A swarm of bees may appear to be angered when a bear damages it’s hive in search of honey, but we assume that they do not HATE the bear. Likewise, the bear, while certainly drawn to the honey by it’s sweet taste, could not be experiencing anything like JOY while lapping it up from within a cloud of FRUSTRATED stinging insects.
We have been warned time and again, against anthropomorphizing the lesser beasts. Your cat does not LOVE you. Your dog is not FAITHFUL. They just want you to give them food and attention and shelter.
Animals, we have been told, are not like us. They do not experience complex emotions, they do not have language and they don’t make tools. These are things that only humans do.
In recent years the behavioral scientists have had to do a bit of backtracking in the areas of animal language and tool making. Silly old reality, getting in the way of academic hubris.
Ah well, at least they got one out of the three correct, right? You can, at the very least, rest assured that your dog does not love you and your cat did not piss on the bed because he was angry that you were gone all day. Humanity is still safely and securely above the station of the lesser beasts.
But what about deity?
During our debate my co-workers (the Monotheist and the Atheist) both expressed serious doubt when I suggested that the gods were capable of emotion. Both of them made the suggestion that crude human emotion was beneath the station of such advanced beings (should such beings “hypothetically” exist).
It was even suggested that God, as some all-encompassing force or intelligence, would be emotionless. Imagine an all powerful being of pure rationality but somehow incapable of either wrath or compassion. In all honesty, the idea made me shudder.
I realize now that I’ve heard this theme (in a few variations) repeated many times before.
Sometimes, like in this instance, the divine is said to be above lowly human emotions. I find it odd that the very thing that is said to show our superiority to the rest of the animal world should be, for some reason, lacking in that which is seen to be above our station?
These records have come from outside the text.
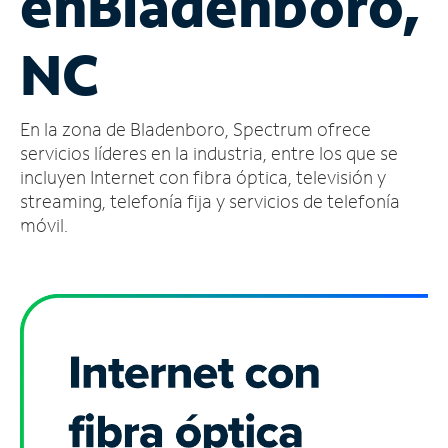
en
Bladenboro,
Administrar
NC
cuenta
Encuentra
una
En la zona de Bladenboro, Spectrum ofrece
tienda
servicios líderes en la industria, entre los que se
incluyen Internet con fibra óptica, televisión y
streaming, telefonía fija y servicios de telefonía
móvil.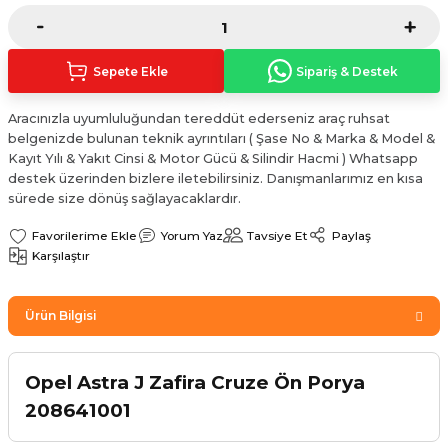
Sinyal Lambası
Kapı Makarası
Yağ Karteri
stemi
Sis Farı
Kapı Menteşesi
Yağ Pompası
Sepete Ekle
Sipariş & Destek
üşürler
Stop Lambası
Yağ Pompası Zinciri
Aracınızla uyumluluğundan tereddüt ederseniz araç ruhsat
belgenizde bulunan teknik ayrıntıları ( Şase No & Marka & Model &
Kayıt Yılı & Yakıt Cinsi & Motor Gücü & Silindir Hacmi ) Whatsapp
pansiyon
Tampon Reflektörü
Yağ Soğutucu
destek üzerinden bizlere iletebilirsiniz. Danışmanlarımız en kısa
sürede size dönüş sağlayacaklardır.
 Sistemi
Tavan Lambası
Yorum Yaz
Tavsiye Et
Paylaş
Karşılaştır
iyon Sistemi
Ürün Bilgisi
Opel Astra J Zafira Cruze Ön Porya
208641001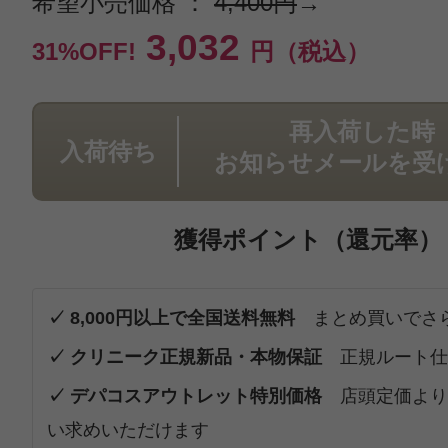
希望小売価格 ：
4,400円
→
3,032
31%OFF!
円（税込）
再入荷した時
入荷待ち
お知らせメールを受
獲得ポイント（還元率）
✓ 8,000円以上で全国送料無料
まとめ買いでさ
✓ クリニーク正規新品・本物保証
正規ルート仕
✓ デパコスアウトレット特別価格
店頭定価より
い求めいただけます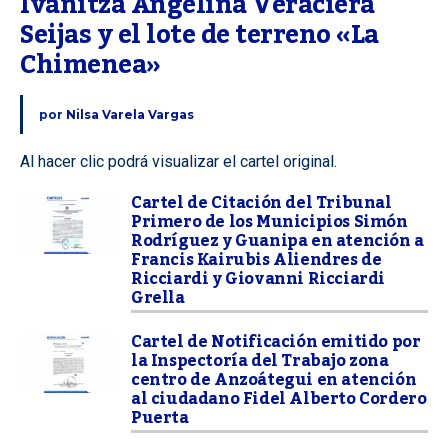
Ivanitza Angelina Veraciera 
Seijas y el lote de terreno «La 
Chimenea»
por
Nilsa Varela Vargas
Al hacer clic podrá visualizar el cartel original.
Cartel de Citación del Tribunal
Primero de los Municipios Simón
Rodríguez y Guanipa en atención a
Francis Kairubis Aliendres de
Ricciardi y Giovanni Ricciardi
Grella
Cartel de Notificación emitido por
la Inspectoría del Trabajo zona
centro de Anzoátegui en atención
al ciudadano Fidel Alberto Cordero
Puerta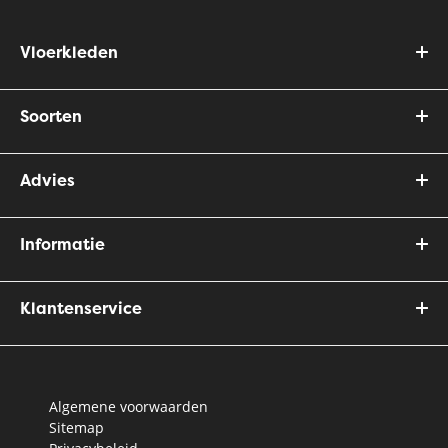
Vloerkleden
Soorten
Advies
Informatie
Klantenservice
Algemene voorwaarden
Sitemap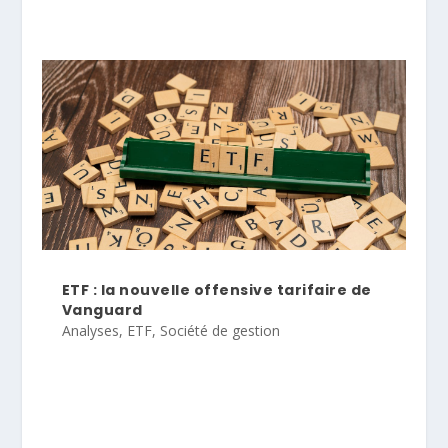
ETF : la nouvelle offensive tarifaire de
Vanguard
Analyses
,
ETF
,
Société de gestion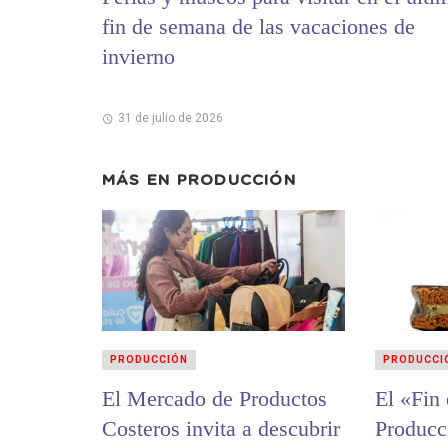
fin de semana de las vacaciones de
invierno
31 de julio de 2026
MÁS EN
PRODUCCIÓN
PRODUCCIÓN
PRODUCCI
El Mercado de Productos
El «Fin
Costeros invita a descubrir
Producc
Often, it’s just the so called “negative” emotions to which God is said to be superior. Typically, the catchphrase for these believers is: “God is Love”. I usually hear this argument from New Agers and from those Christians who choose to ignore the first 39 books in their Bible. I find the deity that these folks imagine far too saccharine for my tastes and an unlikely candidate for ultimate authority in our rather “rough and tumble” universe.
Most often, I hear human emotion trotted out as the reason the gods of myth are either unworthy of worship or were simply made up by men long ago. “In the stories,” I have been told, “the gods act just like people. They get angry or jealous or lustful with each other. They make war with each other and with mankind. The gods, if they were truly superior, would act better than we do. They wouldn’t be subject to love or sorrow or fear. They would be above those things.”
It’s an interesting theory. We mortals can hate and love because we are above the animals but the gods cannot hate and love because they are above us.
If it is the degree to which we are capable of feeling emotion that indicates our superiority, wouldn’t beings that were superior to us experience emotion to an even greater degree? Might not some of them exist as living personifications of those emotions – just like the mythology suggests?
I am forced to wonder if the gods are exempt from language skills and tool making as well. Questions for another day, I suppose.